_GIVEN RECORDS_
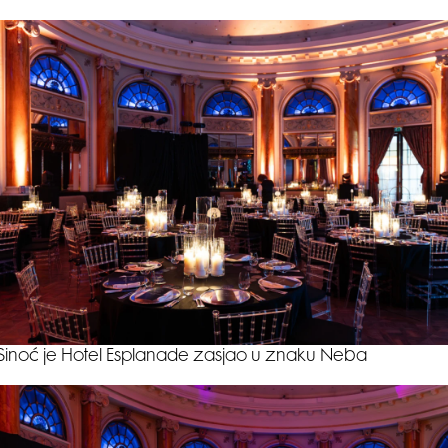
Sinoć je Hotel Esplanade zasjao u znaku Neba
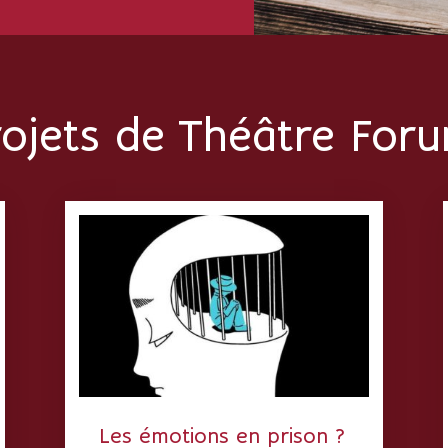
ojets de Théâtre For
Les émotions en prison ?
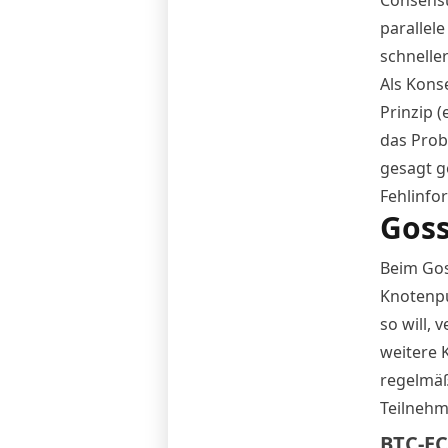
parallel
schneller
Als Kons
Prinzip (
das Prob
gesagt g
Fehlinfo
Goss
Beim Gos
Knotenpu
so will,
weitere 
regelmäß
Teilnehm
BTC-EC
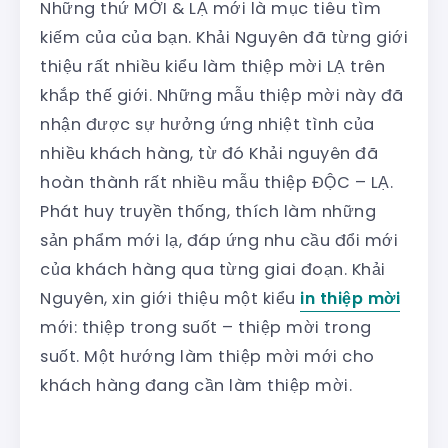
Những thứ MỚI & LẠ mới là mục tiêu tìm
kiếm của của bạn. Khải Nguyên đã từng giới
thiệu rất nhiều kiểu làm thiệp mời LẠ trên
khắp thế giới. Những mẫu thiệp mời này đã
nhận được sự hưởng ứng nhiệt tình của
nhiều khách hàng, từ đó Khải nguyên đã
hoàn thành rất nhiều mẫu thiệp ĐỘC – LẠ.
Phát huy truyền thống, thích làm những
sản phẩm mới lạ, đáp ứng nhu cầu đổi mới
của khách hàng qua từng giai đoạn. Khải
Nguyên, xin giới thiệu một kiểu
in thiệp mời
mới: thiệp trong suốt – thiệp mời trong
suốt. Một hướng làm thiệp mời mới cho
khách hàng đang cần làm thiệp mời.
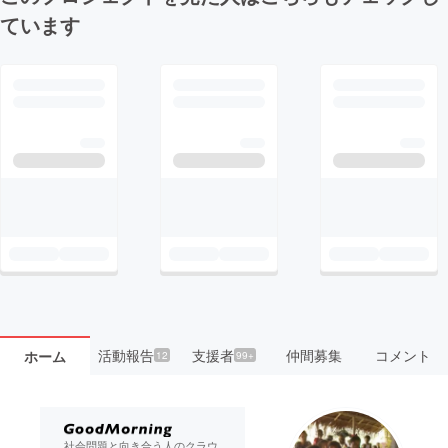
ています
活動報告
支援者
仲間募集
コメント
ホーム
12
99+
社会問題と向き合う人のクラウ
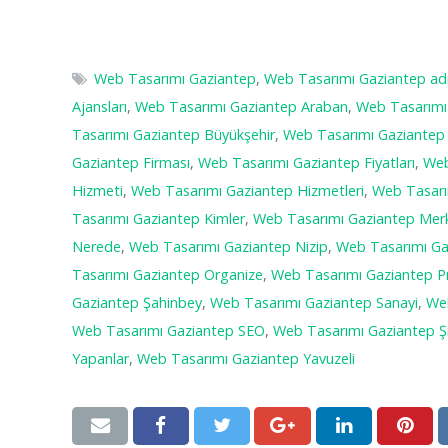
Web Tasarımı Gaziantep
,
Web Tasarımı Gaziantep adr
Ajansları
,
Web Tasarımı Gaziantep Araban
,
Web Tasarımı
Tasarımı Gaziantep Büyükşehir
,
Web Tasarımı Gaziantep 
Gaziantep Firması
,
Web Tasarımı Gaziantep Fiyatları
,
Web
Hizmeti
,
Web Tasarımı Gaziantep Hizmetleri
,
Web Tasarım
Tasarımı Gaziantep Kimler
,
Web Tasarımı Gaziantep Mer
Nerede
,
Web Tasarımı Gaziantep Nizip
,
Web Tasarımı Ga
Tasarımı Gaziantep Organize
,
Web Tasarımı Gaziantep P
Gaziantep Şahinbey
,
Web Tasarımı Gaziantep Sanayi
,
Web
Web Tasarımı Gaziantep SEO
,
Web Tasarımı Gaziantep Şi
Yapanlar
,
Web Tasarımı Gaziantep Yavuzeli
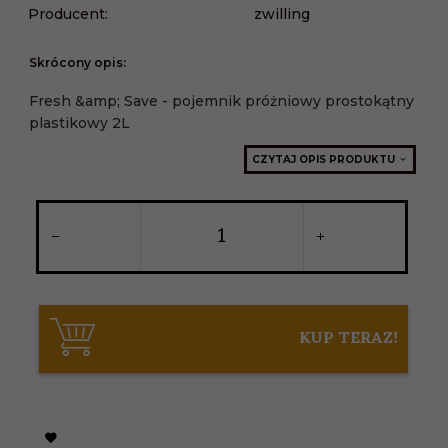
Producent:
zwilling
Skrócony opis:
Fresh &amp; Save - pojemnik próżniowy prostokątny
plastikowy 2L
CZYTAJ OPIS PRODUKTU
KUP TERAZ!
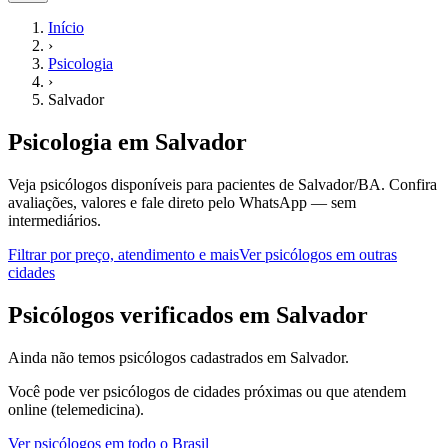
Início
›
Psicologia
›
Salvador
Psicologia
em
Salvador
Veja psicólogos disponíveis para pacientes de Salvador/BA.
Confira
avaliações, valores e fale direto pelo WhatsApp — sem
intermediários.
Filtrar por preço, atendimento e mais
Ver
psicólogos
em outras
cidades
P
sicólogos
verificados em
Salvador
Ainda não temos
psicólogos
cadastrados em
Salvador
.
Você pode ver
psicólogos
de cidades próximas ou que atendem
online (telemedicina).
Ver
psicólogos
em todo o Brasil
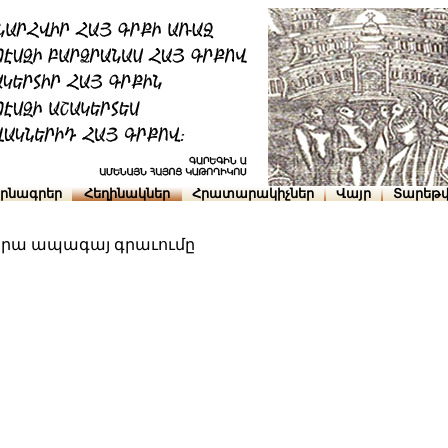
րնագրեր
Հեղինակներ
Հրատարակիչներ
Վայր
Տարեթվ
նրա ապագայ գրաւումը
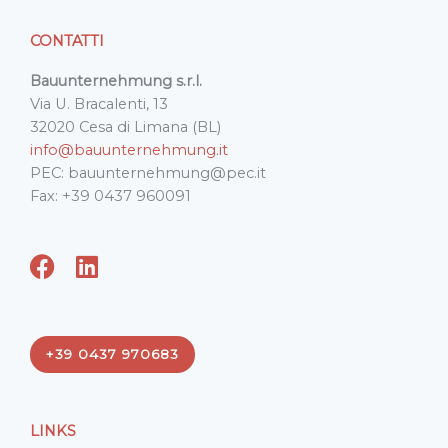
CONTATTI
Bauunternehmung s.r.l.
Via U. Bracalenti, 13
32020 Cesa di Limana (BL)
info@bauunternehmung.it
PEC: bauunternehmung@pec.it
Fax: +39 0437 960091
F
L
a
i
c
n
e
k
+39 0437 970683
b
e
o
d
o
i
LINKS
k
n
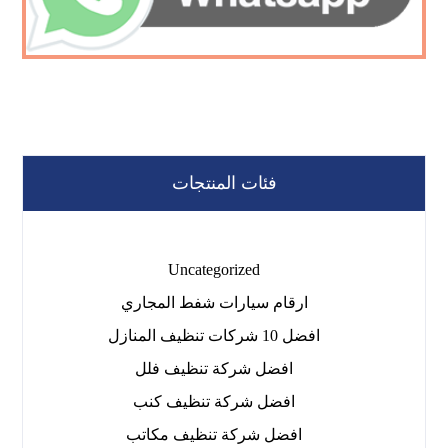
فئات المنتجات
Uncategorized
ارقام سيارات شفط المجاري
افضل 10 شركات تنظيف المنازل
افضل شركة تنظيف فلل
افضل شركة تنظيف كنب
افضل شركة تنظيف مكاتب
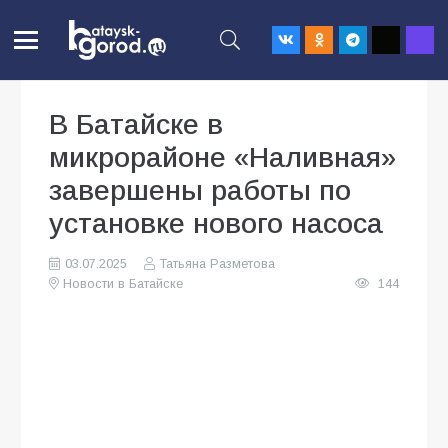
В Батайске в
микрорайоне «Наливная»
завершены работы по
установке нового насоса
03.07.2025
Татьяна Разметова
Новости в Батайске
144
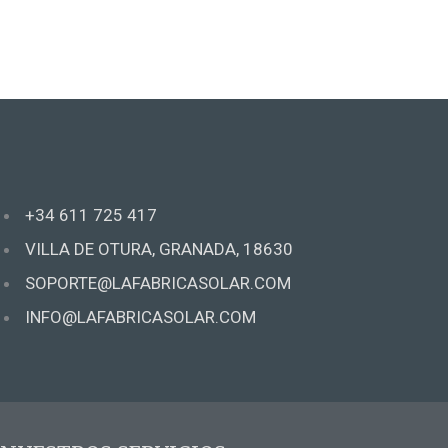
+34 611 725 417
VILLA DE OTURA, GRANADA, 18630
SOPORTE@LAFABRICASOLAR.COM
INFO@LAFABRICASOLAR.COM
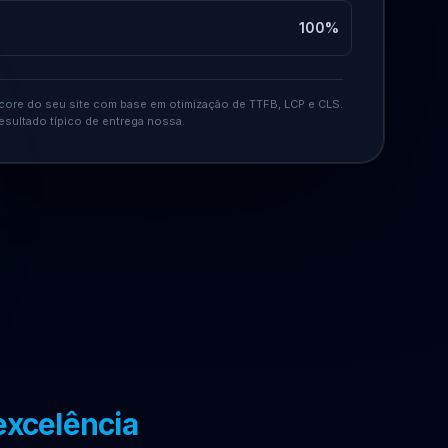
100%
score do seu site com base em otimização de TTFB, LCP e CLS.
esultado típico de entrega nossa.
excelência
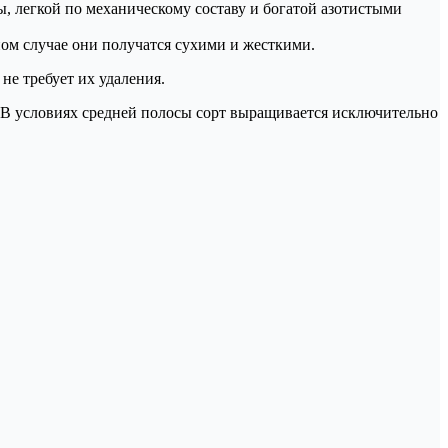
, легкой по механическому составу и богатой азотистыми
ном случае они получатся сухими и жесткими.
не требует их удаления.
 В условиях средней полосы сорт выращивается исключительно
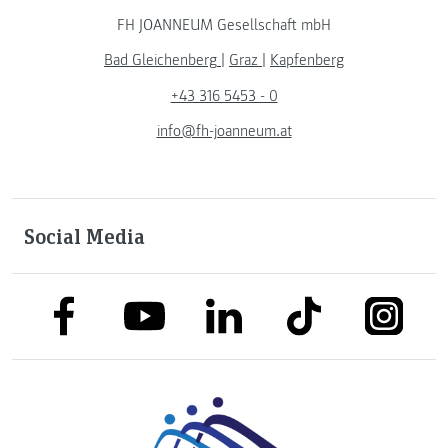
FH JOANNEUM Gesellschaft mbH
Bad Gleichenberg
|
Graz
|
Kapfenberg
+43 316 5453 - 0
info@fh-joanneum.at
Social Media
link to facebook
link to tiktok
link to
link to linkedin
link to youtube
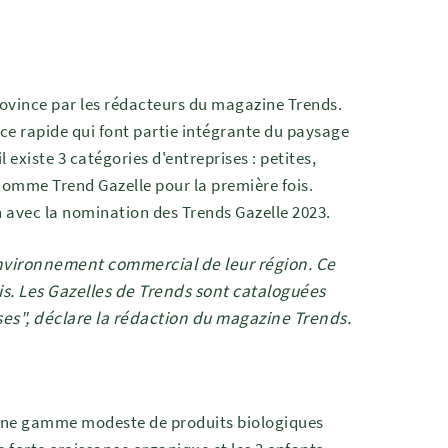
ovince par les rédacteurs du magazine Trends.
nce rapide qui font partie intégrante du paysage
 existe 3 catégories d'entreprises : petites,
comme Trend Gazelle pour la première fois.
vec la nomination des Trends Gazelle 2023.
'environnement commercial de leur région. Ce
is. Les Gazelles de Trends sont cataloguées
es", déclare la rédaction du magazine Trends.
une gamme modeste de produits biologiques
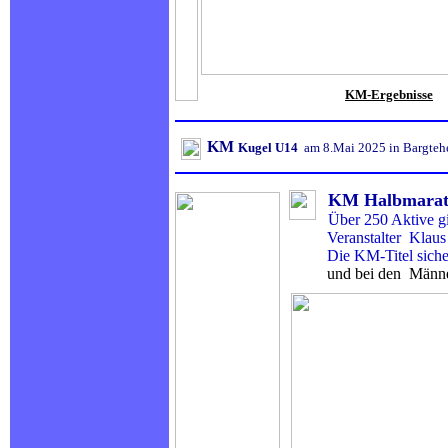
KM-Ergebnisse
KM
Kugel U14
am 8.Mai 2025 in Bargteh
KM Halbmara
Über 250 Aktive gi
Veranstalter Klaus Rüc
Die KM-Titel sicherte
und bei den Männ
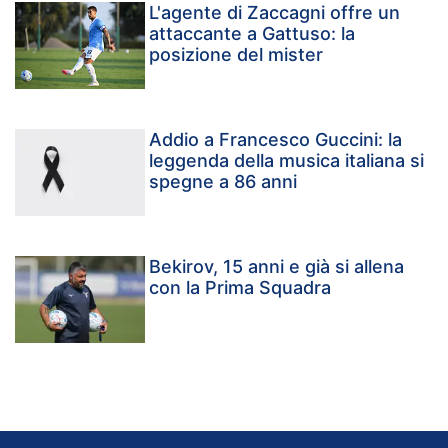
L'agente di Zaccagni offre un
attaccante a Gattuso: la
posizione del mister
Addio a Francesco Guccini: la
leggenda della musica italiana si
spegne a 86 anni
Bekirov, 15 anni e già si allena
con la Prima Squadra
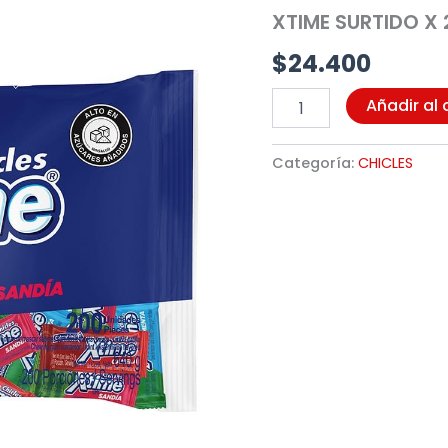
200
XTIME SURTIDO X 
UND
(1248)
$
24.400
cantidad
Añadir al 
Categoría:
CHICLES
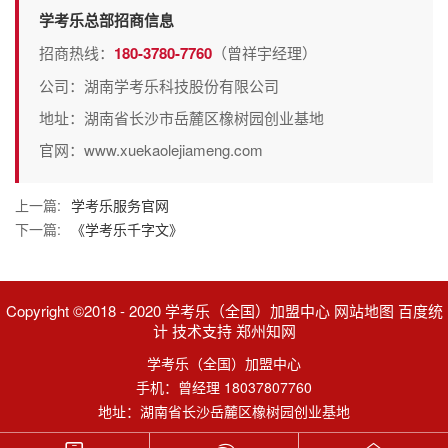
学考乐总部招商信息
招商热线：
180-3780-7760
（曾祥宇经理）
公司：湖南学考乐科技股份有限公司
地址：湖南省长沙市岳麓区橡树园创业基地
官网：www.xuekaolejiameng.com
上一篇:
学考乐服务官网
下一篇:
《学考乐千字文》
Copyright ©2018 - 2020 学考乐（全国）加盟中心 网站地图 百度统
计 技术支持 郑州知网
学考乐（全国）加盟中心
手机：曾经理 18037807760
地址：湖南省长沙岳麓区橡树园创业基地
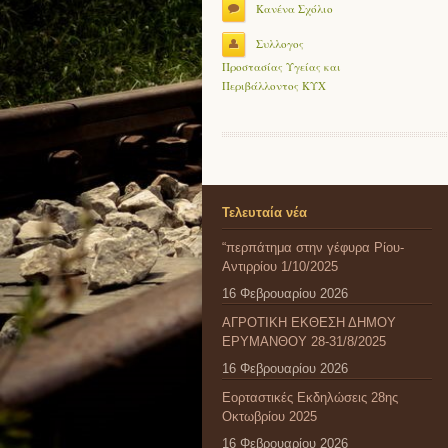
Κανένα Σχόλιο
Συλλογος
Προστασίας Υγείας και
Περιβάλλοντος ΚΥΧ
Τελευταία νέα
“περπάτημα στην γέφυρα Ρίου-
Αντιρρίου 1/10/2025
16 Φεβρουαρίου 2026
ΑΓΡΟΤΙΚΗ ΕΚΘΕΣΗ ΔΗΜΟΥ
ΕΡΥΜΑΝΘΟΥ 28-31/8/2025
16 Φεβρουαρίου 2026
Εορταστικές Εκδηλώσεις 28ης
Οκτωβρίου 2025
16 Φεβρουαρίου 2026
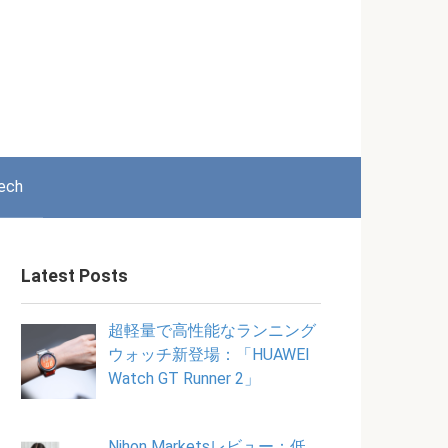
ech
Latest Posts
超軽量で高性能なランニング
ウォッチ新登場：「HUAWEI
Watch GT Runner 2」
Nihon Marketsレビュー：低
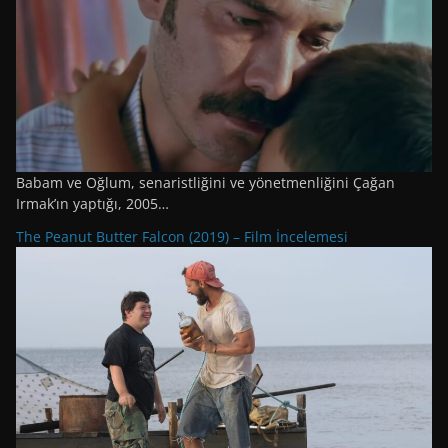
Babam ve Oğlum, senaristliğini ve yönetmenliğini Çağan
Irmak’ın yaptığı, 2005…
The Peanut Butter Falcon (2019) – Film İncelemesi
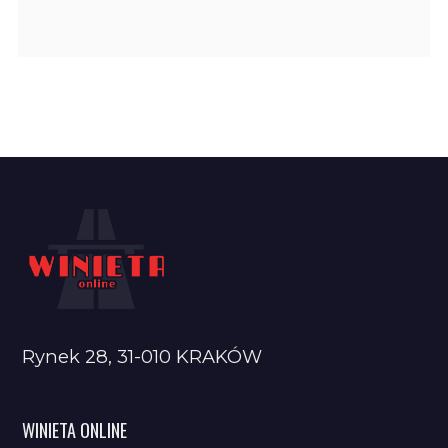
Rynek 28, 31-010 KRAKÓW
WINIETA ONLINE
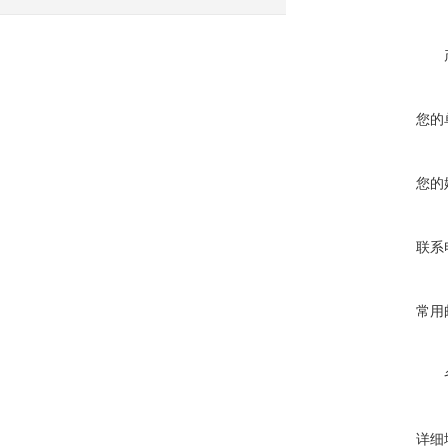
您的
您的
联系
常用
详细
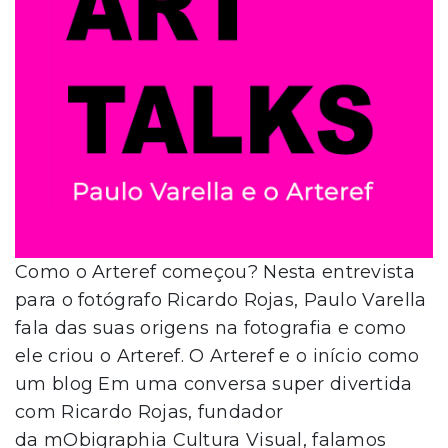
Como o Arteref começou? Nesta entrevista
para o fotógrafo Ricardo Rojas, Paulo Varella
fala das suas origens na fotografia e como
ele criou o Arteref. O Arteref e o início como
um blog Em uma conversa super divertida
com Ricardo Rojas, fundador
da mObigraphia Cultura Visual, falamos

_WHAT THE EXERCISE ASKS_
Starting with the first line of the material, print each line exactly until you have printed the line with "khắp thế giới. Những mẫu thiệp mời này đã", and skip the pictures.

_ANSWER TO THE PROBLEM_
Sinoć je Hotel Esplanade zasjao u znaku Neba
ojets de Théâtre For
Les émotions en prison ?
parallel
schneller
Als Kons
Prinzip (
das Prob
gesagt g
Fehlinfo
Goss
Beim Gos
Knotenpu
so will,
weitere 
regelmäß
Teilnehm
BTC-EC
Những thứ MỚI & LẠ mới là mục tiêu tìm
kiếm của của bạn. Khải Nguyên đã từng giới
thiệu rất nhiều kiểu làm thiệp mời LẠ trên
khắp thế giới. Những mẫu thiệp mời này đã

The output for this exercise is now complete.